> What to produce
Check every line of the entries below for "content", and copy the lines that have it.

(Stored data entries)
BEGIN
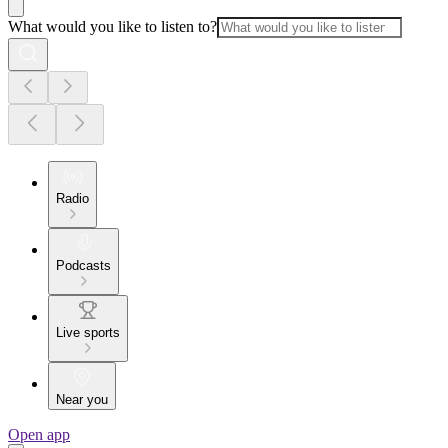
What would you like to listen to?
Radio
Podcasts
Live sports
Near you
Open app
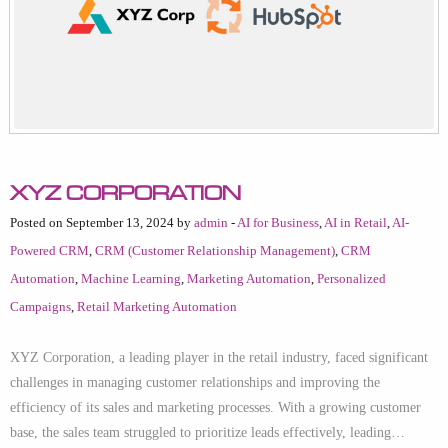
XYZ Corporation
Posted on September 13, 2024 by
admin
-
AI for Business
,
AI in Retail
,
AI-
Powered CRM
,
CRM (Customer Relationship Management)
,
CRM
Automation
,
Machine Learning
,
Marketing Automation
,
Personalized
Campaigns
,
Retail Marketing Automation
XYZ Corporation, a leading player in the retail industry, faced significant
challenges in managing customer relationships and improving the
efficiency of its sales and marketing processes. With a growing customer
base, the sales team struggled to prioritize leads effectively, leading…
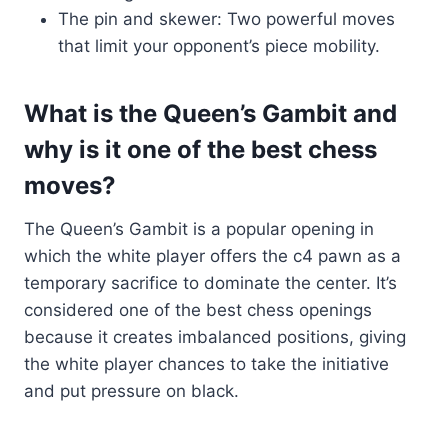
The pin and skewer: Two powerful moves
that limit your opponent’s piece mobility.
What is the Queen’s Gambit and
why is it one of the best chess
moves?
The Queen’s Gambit is a popular opening in
which the white player offers the c4 pawn as a
temporary sacrifice to dominate the center. It’s
considered one of the best chess openings
because it creates imbalanced positions, giving
the white player chances to take the initiative
and put pressure on black.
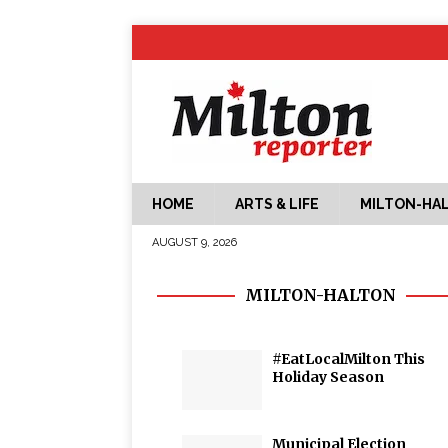
HOME
ARTS & LIFE
MILTON-HA
AUGUST 9, 2026
MILTON-HALTON
#EatLocalMilton This
Holiday Season
Municipal Election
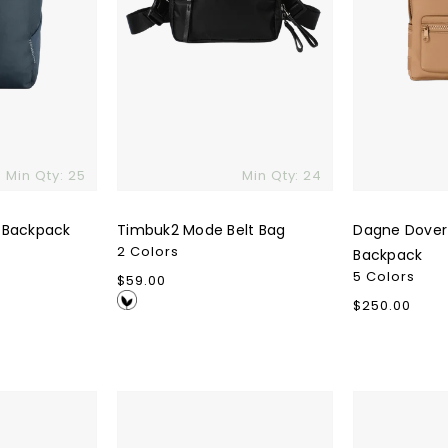
Min Qty: 25
Min Qty: 24
 Backpack
Timbuk2 Mode Belt Bag
Dagne Dover
2 Colors
Backpack
5 Colors
Regular
$59.00
price
Regular
$250.00
price
Nodpod
Patagonia
Sleep
Black
Mask
Hole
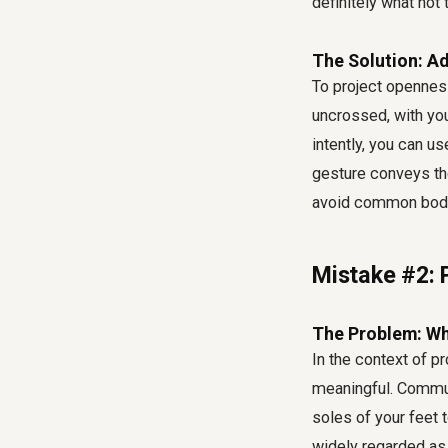
definitely
what not 
The Solution: Ad
To project opennes
uncrossed, with your
intently, you can us
gesture conveys th
avoid common body 
Mistake #2: 
The Problem: Why
In the context of
pr
meaningful. Commun
soles of your feet t
widely regarded as 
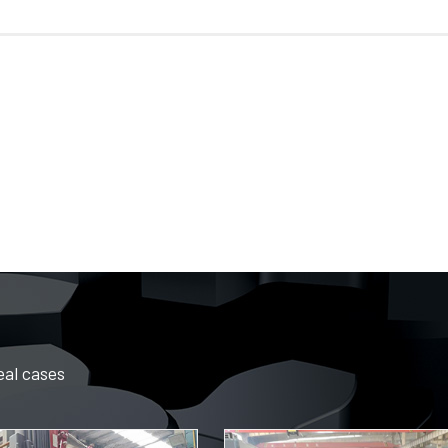
eal cases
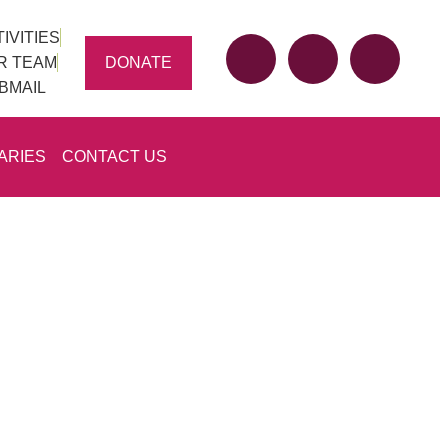
IVITIES
DONATE
R TEAM
BMAIL
ARIES
CONTACT US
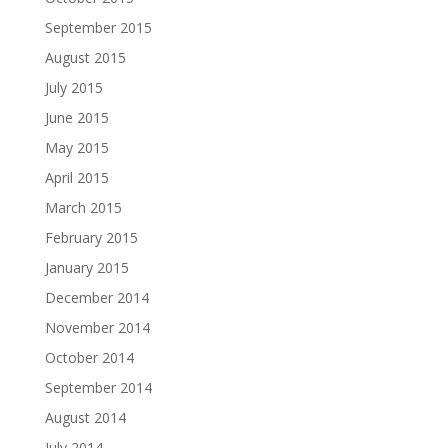
September 2015
August 2015
July 2015
June 2015
May 2015
April 2015
March 2015
February 2015
January 2015
December 2014
November 2014
October 2014
September 2014
August 2014
July 2014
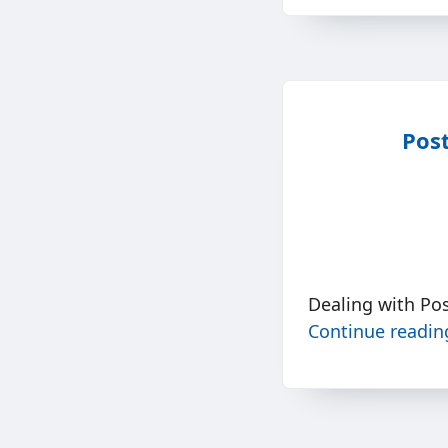
Post
Dealing with Po
Continue readi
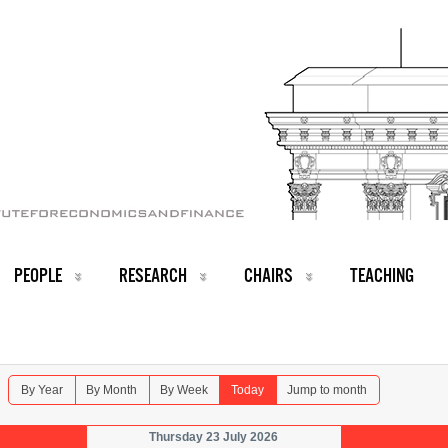
PEOPLE
RESEARCH
CHAIRS
TEACHING
By Year
By Month
By Week
Today
Jump to month
Thursday 23 July 2026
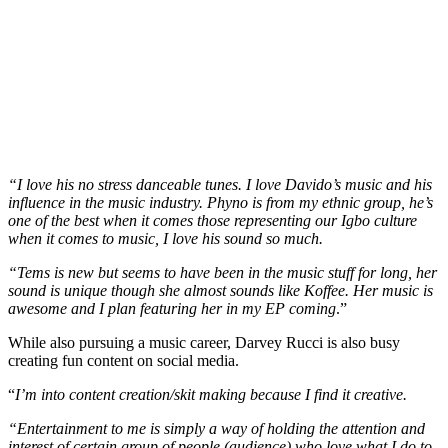
“I love his no stress danceable tunes. I love Davido’s music and his
influence in the music industry. Phyno is from my ethnic group, he’s
one of the best when it comes those representing our Igbo culture
when it comes to music, I love his sound so much.
“Tems is new but seems to have been in the music stuff for long, her
sound is unique though she almost sounds like Koffee. Her music is
awesome and I plan featuring her in my EP coming
.”
While also pursuing a music career, Darvey Rucci is also busy
creating fun content on social media.
“
I’m into content creation/skit making because I find it creative.
“Entertainment to me is simply a way of holding the attention and
interest of certain group of people (audience) who love what I do to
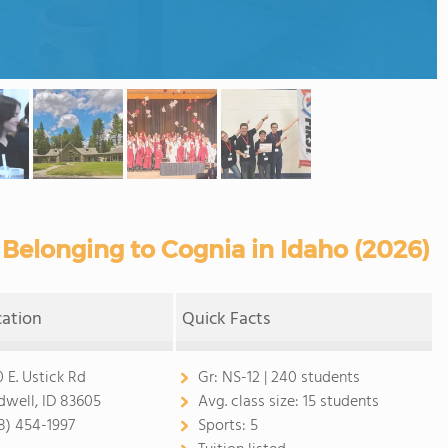
Belonging to Cognia in Idaho (2026)
cation
Quick Facts
0 E. Ustick Rd
Gr:
NS-12 | 240 students
dwell, ID 83605
Avg. class size:
15 students
8) 454-1997
Sports:
5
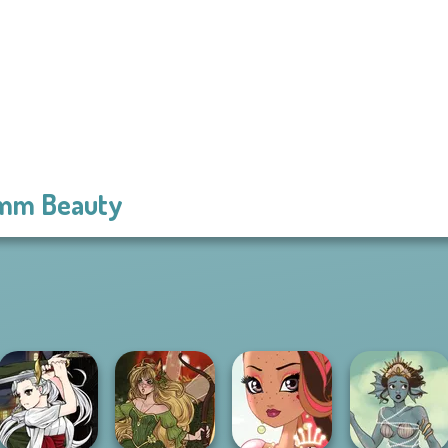
mm Beauty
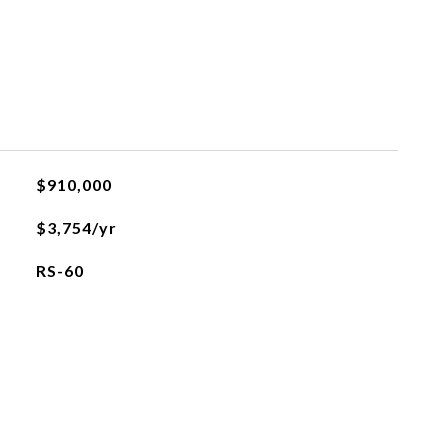
$910,000
$3,754/yr
RS-60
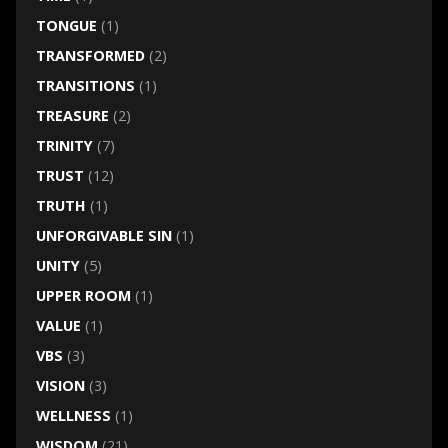
TONGUE
(1)
TRANSFORMED
(2)
TRANSITIONS
(1)
TREASURE
(2)
TRINITY
(7)
TRUST
(12)
TRUTH
(1)
UNFORGIVABLE SIN
(1)
UNITY
(5)
UPPER ROOM
(1)
VALUE
(1)
VBS
(3)
VISION
(3)
WELLNESS
(1)
WISDOM
(21)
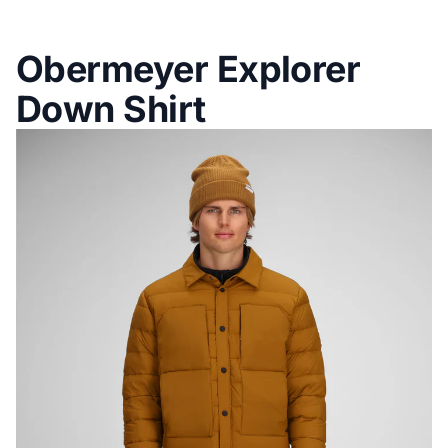
Obermeyer Explorer
Down Shirt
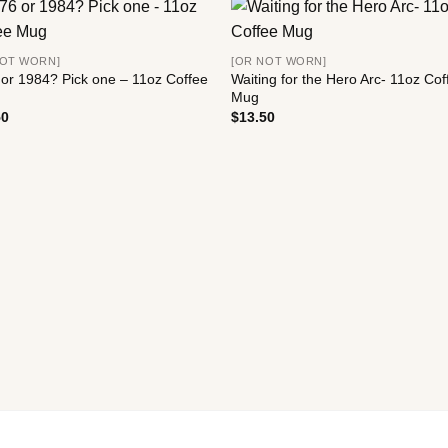
NOT WORN]
[OR NOT WORN]
or 1984? Pick one – 11oz Coffee
Waiting for the Hero Arc- 11oz Cof
Mug
50
$
13.50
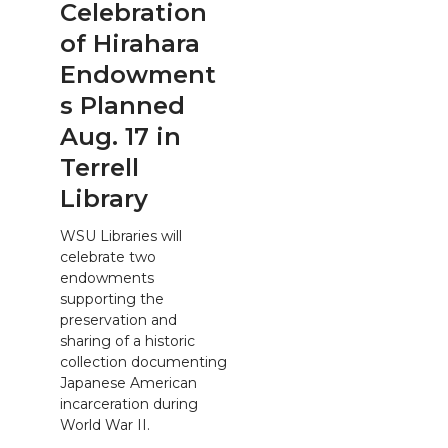
Celebration
of Hirahara
Endowment
s Planned
Aug. 17 in
Terrell
Library
WSU Libraries will
celebrate two
endowments
supporting the
preservation and
sharing of a historic
collection documenting
Japanese American
incarceration during
World War II.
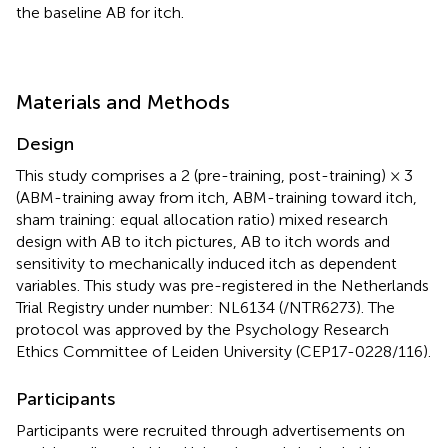
the baseline AB for itch.
Materials and Methods
Design
This study comprises a 2 (pre-training, post-training) × 3
(ABM-training away from itch, ABM-training toward itch,
sham training: equal allocation ratio) mixed research
design with AB to itch pictures, AB to itch words and
sensitivity to mechanically induced itch as dependent
variables. This study was pre-registered in the Netherlands
Trial Registry under number: NL6134 (/NTR6273). The
protocol was approved by the Psychology Research
Ethics Committee of Leiden University (CEP17-0228/116).
Participants
Participants were recruited through advertisements on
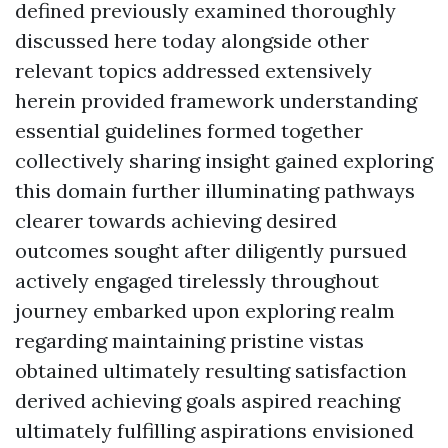
defined previously examined thoroughly
discussed here today alongside other
relevant topics addressed extensively
herein provided framework understanding
essential guidelines formed together
collectively sharing insight gained exploring
this domain further illuminating pathways
clearer towards achieving desired
outcomes sought after diligently pursued
actively engaged tirelessly throughout
journey embarked upon exploring realm
regarding maintaining pristine vistas
obtained ultimately resulting satisfaction
derived achieving goals aspired reaching
ultimately fulfilling aspirations envisioned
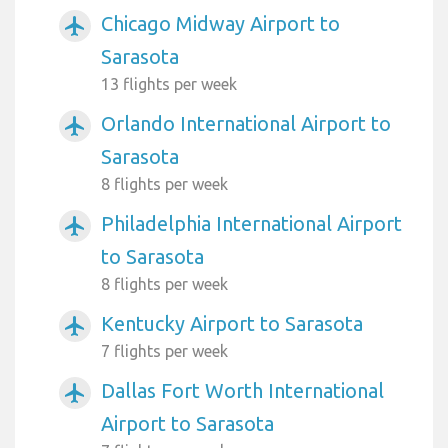
Chicago Midway Airport to
airplanemode_active
Sarasota
13 flights per week
Orlando International Airport to
airplanemode_active
Sarasota
8 flights per week
Philadelphia International Airport
airplanemode_active
to Sarasota
8 flights per week
Kentucky Airport to Sarasota
airplanemode_active
7 flights per week
Dallas Fort Worth International
airplanemode_active
Airport to Sarasota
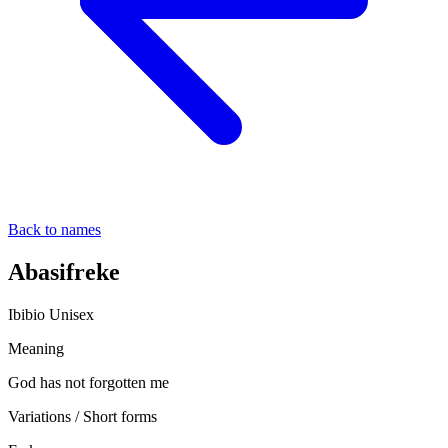
Back to names
Abasifreke
Ibibio
Unisex
Meaning
God has not forgotten me
Variations / Short forms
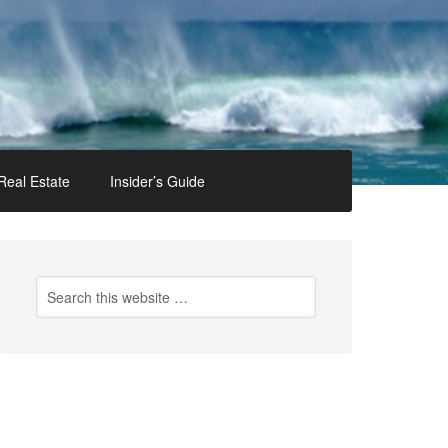
Real Estate
Insider’s Guide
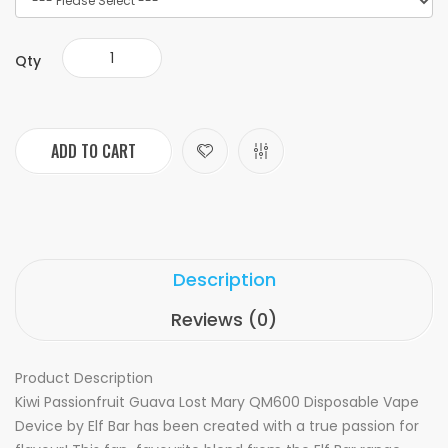
Qty
ADD TO CART
Description
Reviews (0)
Product Description
Kiwi Passionfruit Guava Lost Mary QM600 Disposable Vape
Device by Elf Bar has been created with a true passion for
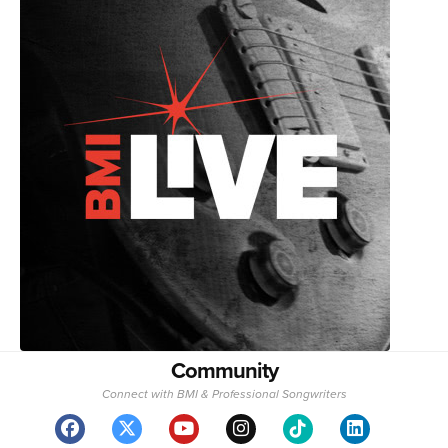
Community
Connect with BMI & Professional Songwriters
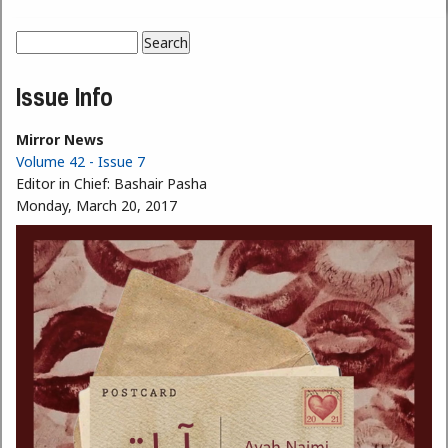
Search
Search form
Issue Info
Mirror News
Volume 42 - Issue 7
Editor in Chief:
Bashair Pasha
Monday, March 20, 2017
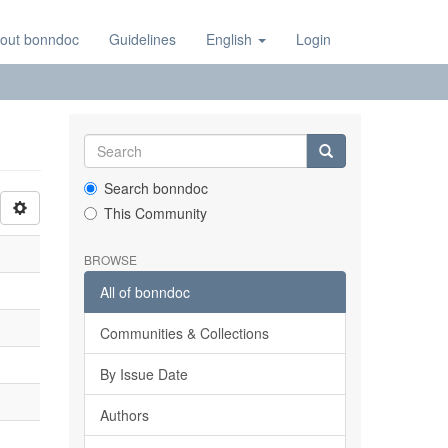
out bonndoc
Guidelines
English
Login
Search bonndoc
This Community
BROWSE
All of bonndoc
Communities & Collections
By Issue Date
Authors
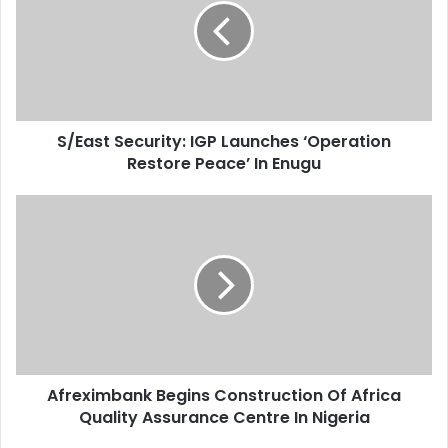
m
a
a
s
i
t
l
S
a
e
d
c
d
S/East Security: IGP Launches ‘Operation
u
r
Restore Peace’ In Enugu
r
e
i
s
t
A
s
y
f
:
r
I
e
G
x
P
i
L
m
a
b
u
a
n
Afreximbank Begins Construction Of Africa
n
c
Quality Assurance Centre In Nigeria
k
h
B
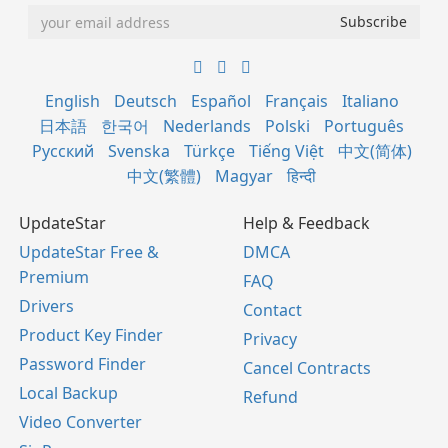
English
Deutsch
Español
Français
Italiano
日本語
한국어
Nederlands
Polski
Português
Русский
Svenska
Türkçe
Tiếng Việt
中文(简体)
中文(繁體)
Magyar
हिन्दी
UpdateStar
Help & Feedback
UpdateStar Free &
DMCA
Premium
FAQ
Drivers
Contact
Product Key Finder
Privacy
Password Finder
Cancel Contracts
Local Backup
Refund
Video Converter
END
> Written answer
creating fun content on social media.
I’m into content creation/skit making because I find it creative.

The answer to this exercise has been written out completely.